OK, we need to check versions and the code. Here is my snippet

import ignite
print(ignite.__version__)

from ignite.engine import Engine

trainer = Engine(lambda e, b: print("{} - {} : {}".format(e.state.epoch, e.state.iteration, b)))

data = list(range(172))
trainer.run(data, epoch_length=512, max_epochs=10)

with the output

0.4.0.dev20200302
1 - 1 : 0
1 - 2 : 1
1 - 3 : 2
1 - 4 : 3
1 - 5 : 4
1 - 6 : 5
1 - 7 : 6
1 - 8 : 7
1 - 9 : 8
1 - 10 : 9
1 - 11 : 10
...
1 - 510 : 165
1 - 511 : 166
1 - 512 : 167
2 - 513 : 168
2 - 514 : 169
2 - 515 : 170
2 - 516 : 171
2 - 517 : 0
2 - 518 : 1
2 - 519 : 2
2 - 520 : 3
2 - 521 : 4
2 - 522 : 5
2 - 523 : 6
...
10 - 5112 : 123
10 - 5113 : 124
10 - 5114 : 125
10 - 5115 : 126
10 - 5116 : 127
10 - 5117 : 128
10 - 5118 : 129
10 - 5119 : 130
10 - 5120 : 131

xen0f0n · March 2, 2020, 8:49pm

@vfdev-5 I got the same output. But I still can’t explain that the evaluation happening on EPOCH_COMPLETED
@trainer.on(Events.EPOCH_COMPLETED)
takes place NOT on iteration 512 but on 688. I’ve also tried this for epoch_length=3, and engine.state.iteration is 172 when logging.


@trainer.on(Events.EPOCH_COMPLETED)
    def evaluate(trainer):
        with evaluator.add_event_handler(Events.COMPLETED, log_metrics, "train"):
            evaluator.run(train_loader)

It would make more sense to me if the both Events.ITERATION_COMPLETED(every=512) and Events.EPOCH_COMPLETED(every=1) fired the “same time”.

xen0f0n · March 2, 2020, 9:03pm

@vfdev-5 it seems I’ve made a mistake… Trainer accepts epoch_length as argument, BUT I’ve created an evaluator engine with create_supervised_evaluator and although trainer.state is correct, evaluator.state doesn’t have the same epoch and iteration.

vfdev-5 · March 2, 2020, 9:15pm

So, could you find where is a problem in your code ?

although trainer.state is correct, evaluator.state doesn’t have the same epoch and iteration .

evaluator.state normally contains nothing interesting except metrics. As we usually run it
like evaluator.run(train_loader) it makes 1 epoch defined by len(train_loader) and its should contain according to your example, the following:

iteration: 172
epoch: 1
epoch_length: 172
max_epochs: 1

And it is correct, evaluator did 1 epoch and 172 iterations as asked. And it does not contain any training information.

xen0f0n · March 2, 2020, 9:32pm

@vfdev-5 I am a bit confused. I use the same evaluator for both train_loader and val_loader. Are the metrics calculated during training, or does the evaluator iterate the set again after the training epoch (with other random transforms) , just without updating the weights?

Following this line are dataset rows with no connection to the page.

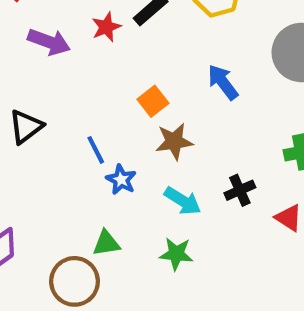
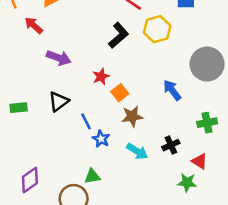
red star: (106, 27) -> (101, 76), moved
blue arrow: (223, 82) -> (172, 90), moved
black triangle: (26, 127) -> (59, 101), moved
green star: (176, 254) -> (187, 182), moved

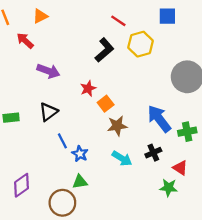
blue arrow: (172, 90) -> (159, 119), moved, size x1.4
blue line: (86, 121) -> (62, 141), moved
blue star: (101, 139) -> (80, 154), moved

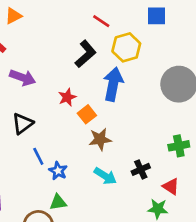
blue arrow: (159, 119) -> (113, 84), moved, turned 48

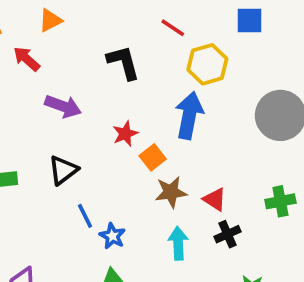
black L-shape: (86, 54) -> (123, 62), moved, turned -64
cyan arrow: (105, 176) -> (178, 243), turned -125
red triangle: (171, 187) -> (215, 199), moved

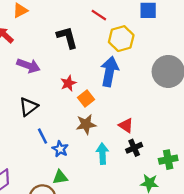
brown star: (171, 192) -> (86, 124), moved
green cross: (280, 201) -> (168, 160), moved

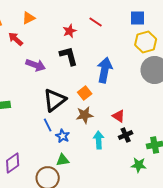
black L-shape: (67, 37) -> (69, 56), moved
yellow hexagon: (121, 39) -> (146, 42), moved
red star: (68, 83) -> (70, 31), moved
black triangle: (28, 107) -> (55, 100), moved, size x1.4

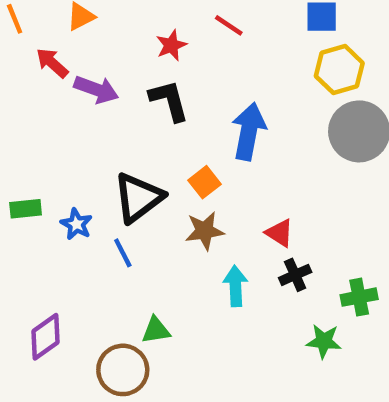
purple arrow: (36, 65) -> (96, 89), moved
blue star: (63, 136) -> (76, 224), moved

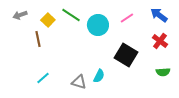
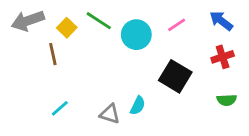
gray arrow: (20, 15) -> (28, 21), size x1.6
red cross: (160, 41) -> (223, 57), turned 35

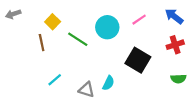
gray arrow: (28, 21) -> (13, 14), moved, size x0.6
green line: (99, 21) -> (78, 39), moved
cyan line: (60, 108) -> (55, 80), moved

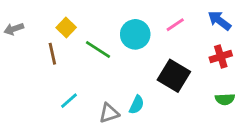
gray arrow: (13, 14) -> (14, 29), moved
gray triangle: (86, 90) -> (109, 113), turned -35

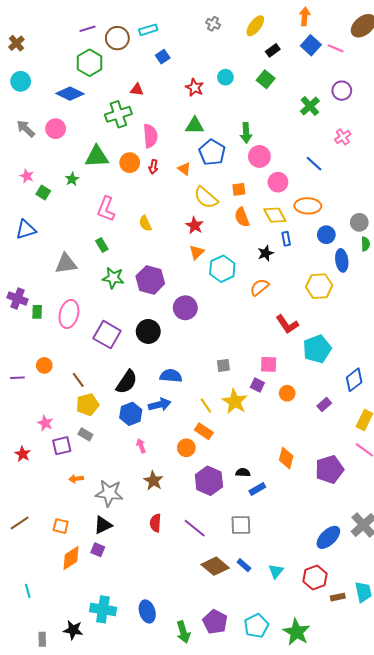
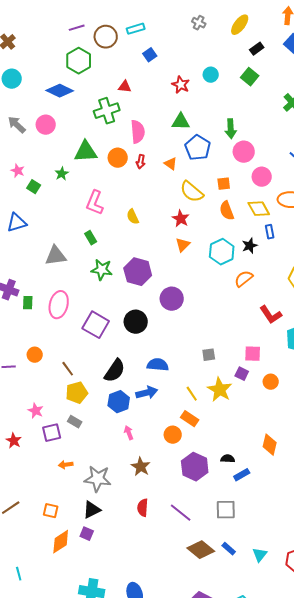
cyan hexagon: (222, 269) -> (222, 252), moved

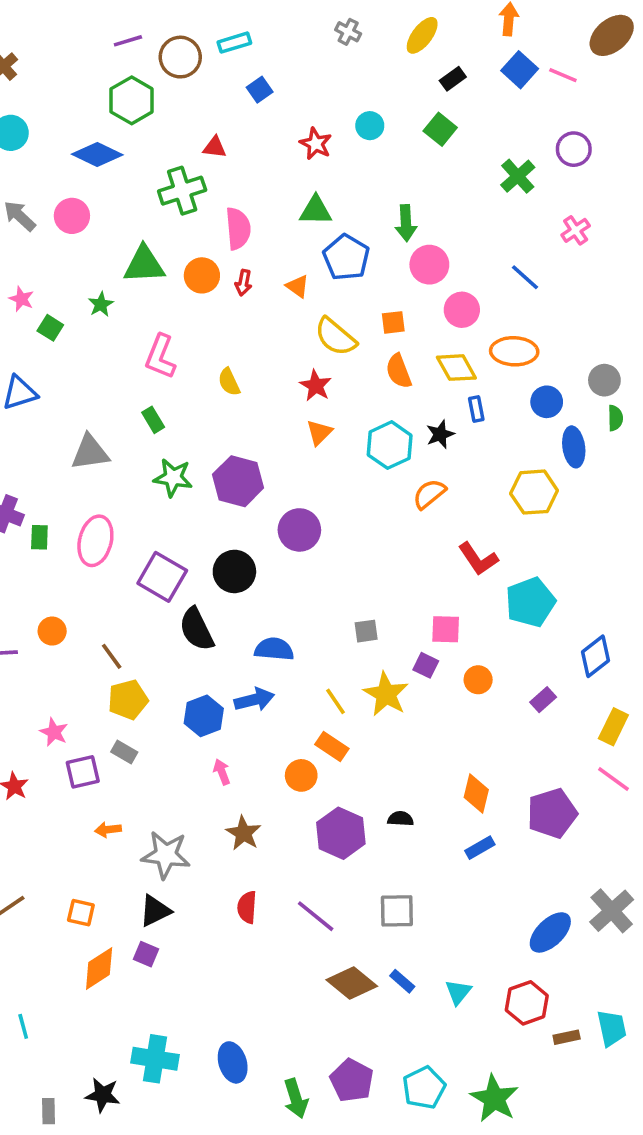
black semicircle: (115, 371) -> (197, 629), moved, turned 120
blue rectangle: (242, 475) -> (480, 848), moved

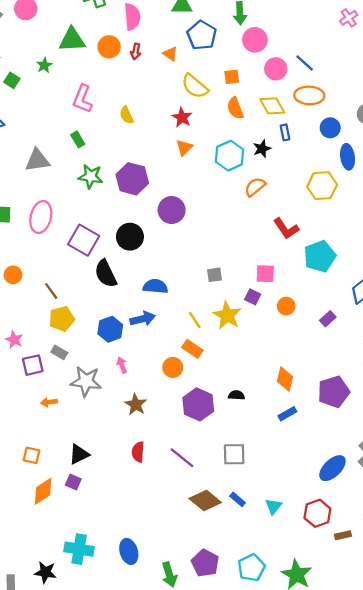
blue line: (525, 277) -> (305, 63), moved
gray star: (166, 855) -> (86, 381), moved

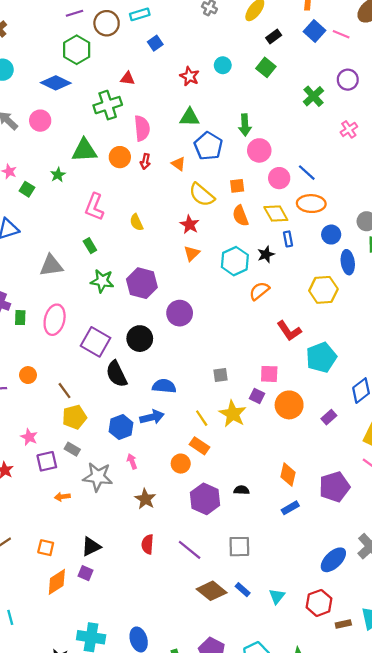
orange circle: (286, 306) -> (289, 405), size x1.6

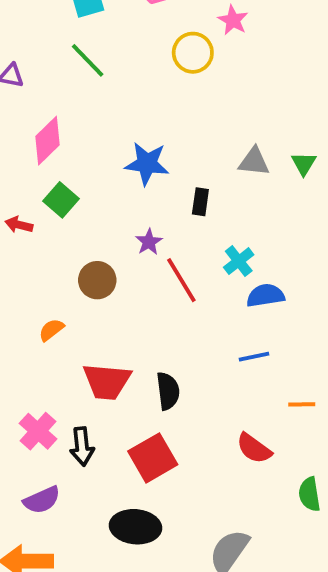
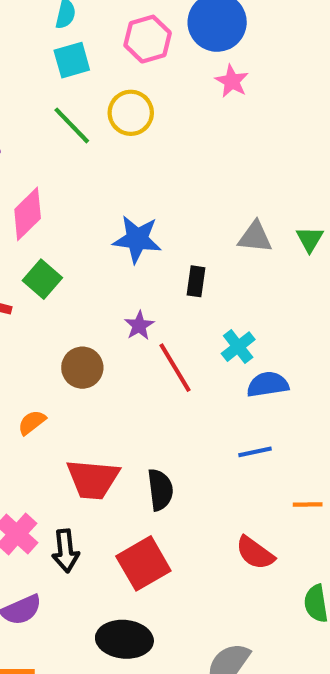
yellow circle: (193, 53) -> (131, 113), moved

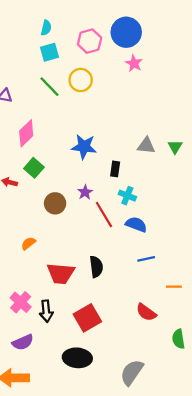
cyan cross: (238, 347) -> (127, 196), moved, turned -30
brown circle: (82, 368) -> (55, 203), moved
blue semicircle: (268, 384) -> (136, 224), moved, turned 30
black semicircle: (160, 490) -> (96, 267), moved

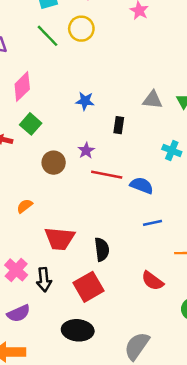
blue star: (84, 147) -> (85, 101), size x0.7
cyan cross: (127, 196) -> (172, 150), moved
red line: (104, 214) -> (107, 175), turned -48
black semicircle: (96, 267) -> (102, 249), moved

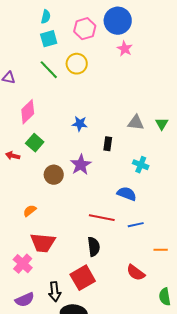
purple star: (86, 150) -> (81, 165), size x1.5
cyan cross: (172, 150) -> (141, 165), moved
red line: (107, 175) -> (102, 218), moved
red trapezoid: (60, 239) -> (43, 243), moved
black arrow: (44, 280) -> (55, 292), moved

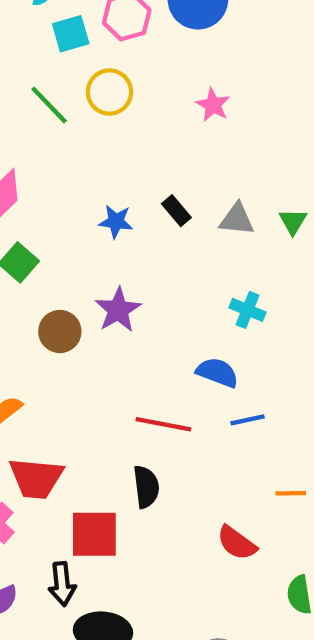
cyan square: (49, 39) -> (71, 34), moved
pink star: (125, 49) -> (213, 105), moved
black rectangle: (108, 144) -> (176, 211), moved, turned -48
blue line: (136, 225) -> (248, 420), moved
red square: (83, 278) -> (94, 534), moved, turned 30

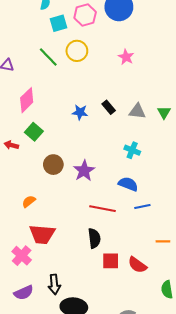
purple star: (118, 310) -> (84, 171), moved
cyan cross: (248, 310) -> (132, 150), moved
red square: (94, 534) -> (111, 261), moved, size x0.7

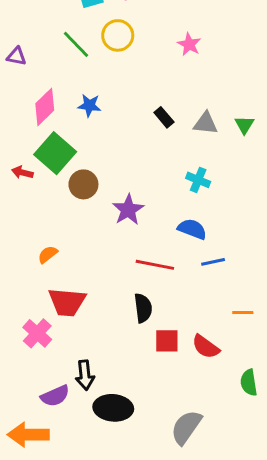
blue star: (80, 112) -> (89, 105), moved
green square: (34, 132) -> (55, 153), size x1.5
brown circle: (53, 165) -> (83, 184), moved
purple semicircle: (24, 293) -> (55, 396), moved

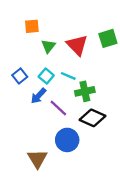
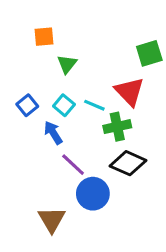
red triangle: (77, 45) -> (129, 92), moved
blue arrow: (38, 96) -> (53, 133), turned 105
purple line: (58, 108) -> (73, 165), moved

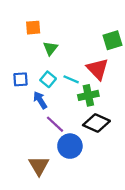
blue square: (27, 105) -> (20, 79), turned 35

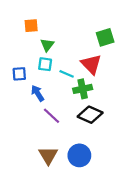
cyan square: (48, 79) -> (45, 64), moved, turned -32
blue circle: (70, 146) -> (79, 155), moved
brown triangle: (39, 166) -> (48, 155), moved

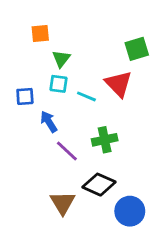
green cross: (83, 89) -> (105, 140), moved
black diamond: (90, 115) -> (99, 185), moved
blue circle: (79, 155) -> (130, 211), moved

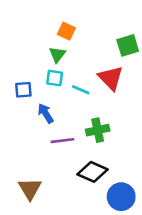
orange square: (40, 34) -> (66, 31), moved, turned 30
purple line: (67, 151) -> (62, 141), turned -50
brown triangle: (63, 203) -> (30, 189), moved

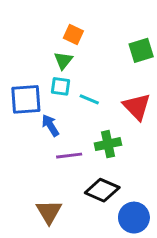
red triangle: (111, 78) -> (137, 107), moved
blue square: (23, 90) -> (26, 99), size x1.6
brown triangle: (30, 189) -> (49, 212), moved

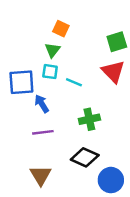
red triangle: (137, 107) -> (113, 72), moved
purple line: (69, 156) -> (43, 132), moved

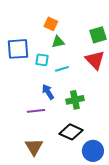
green triangle: (52, 50) -> (58, 42), moved, turned 40
blue square: (21, 82) -> (18, 49), moved
cyan line: (74, 82) -> (62, 69), turned -40
blue arrow: (42, 104) -> (48, 92), moved

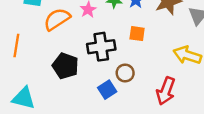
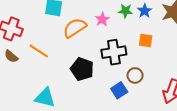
orange line: (16, 46) -> (39, 51), turned -66

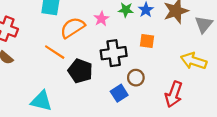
orange line: (39, 51) -> (55, 52), moved

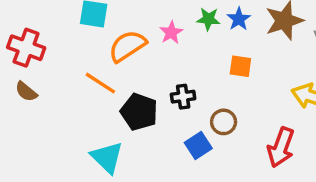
black cross: (114, 53) -> (183, 97), moved, size x0.6
cyan triangle: (41, 101) -> (107, 157), moved, turned 30

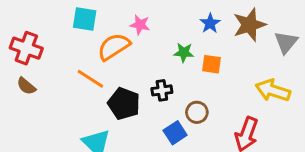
green star: (208, 19) -> (184, 53), moved
pink star: (171, 32) -> (140, 25), moved, turned -30

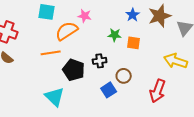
orange line: (90, 79) -> (51, 53), turned -42

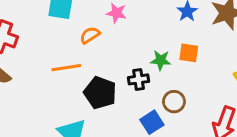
orange semicircle: (67, 31) -> (90, 35), size x0.6
green star: (115, 35) -> (161, 60), moved

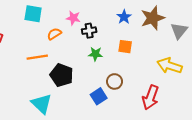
green star: (161, 60) -> (95, 54), moved
black cross: (139, 79) -> (89, 31), moved

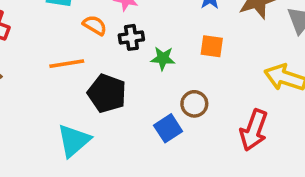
black cross: (89, 31) -> (131, 37), moved
orange semicircle: (54, 34) -> (95, 25), turned 64
cyan triangle: (42, 104) -> (74, 141), turned 35

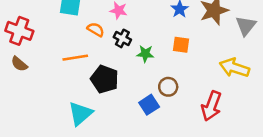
black cross: (131, 37) -> (122, 38), turned 36

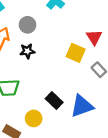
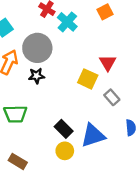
gray circle: (28, 25) -> (37, 48), size x1.6
yellow circle: (34, 118) -> (65, 151), moved

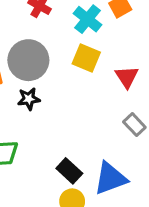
cyan cross: (67, 22) -> (88, 19), moved
yellow square: (88, 79) -> (86, 58), moved

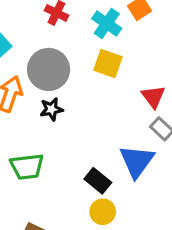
red triangle: (127, 77) -> (153, 97), moved
blue triangle: (110, 178) -> (137, 161), moved, turned -30

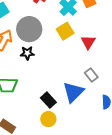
yellow square: (108, 64) -> (65, 31), turned 30
red triangle: (153, 97) -> (88, 42), moved

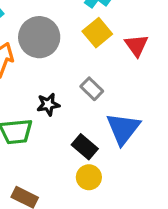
black star: (27, 53) -> (48, 104), moved
gray rectangle: (91, 75) -> (92, 89), moved

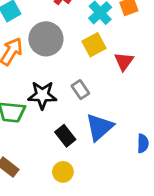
black star: (48, 104) -> (42, 95), size x1.5
yellow circle: (89, 177) -> (63, 172), moved

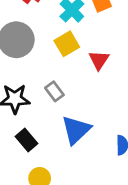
black rectangle: (65, 136) -> (26, 140), moved

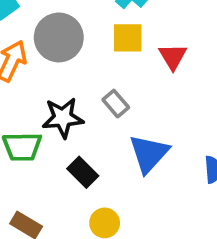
yellow square: (67, 44) -> (128, 38), turned 35

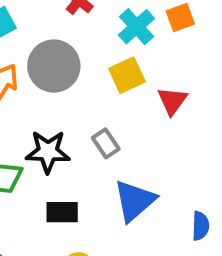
yellow square: (128, 38) -> (127, 75), turned -32
black rectangle: (83, 172) -> (62, 212), turned -52

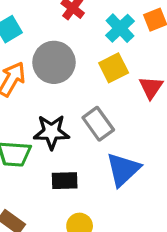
gray rectangle: (106, 143) -> (98, 124), size x1.4

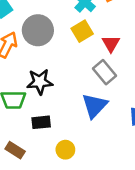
gray rectangle: (98, 124) -> (104, 72), moved
black rectangle: (65, 181) -> (41, 122), moved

On the train set, the metrics should take into account the samples of the whole epoch (512 samples) and not just the len(train_loader). Having batch_size=1, I should have 512 CE losses and calculate the mean. And IoU should be averaged for 512 samples (not 172).

vfdev-5 · March 2, 2020, 9:55pm

I use the same evaluator for both train_loader and val_loader . Are the metrics calculated during training, or does the evaluator iterate the set again after the training epoch (with other random transforms) , just without updating the weights?

Evaluator does not compute metrics during the training. Yes, evaluator iterates the set again and metrics are computed with “fixed” model (without updating the weights).

On the train set, the metrics should take into account the samples of the whole epoch (512 samples)

in this case you need to just set epoch_length=512 in evaluator.run(train_loader, epoch_length=512).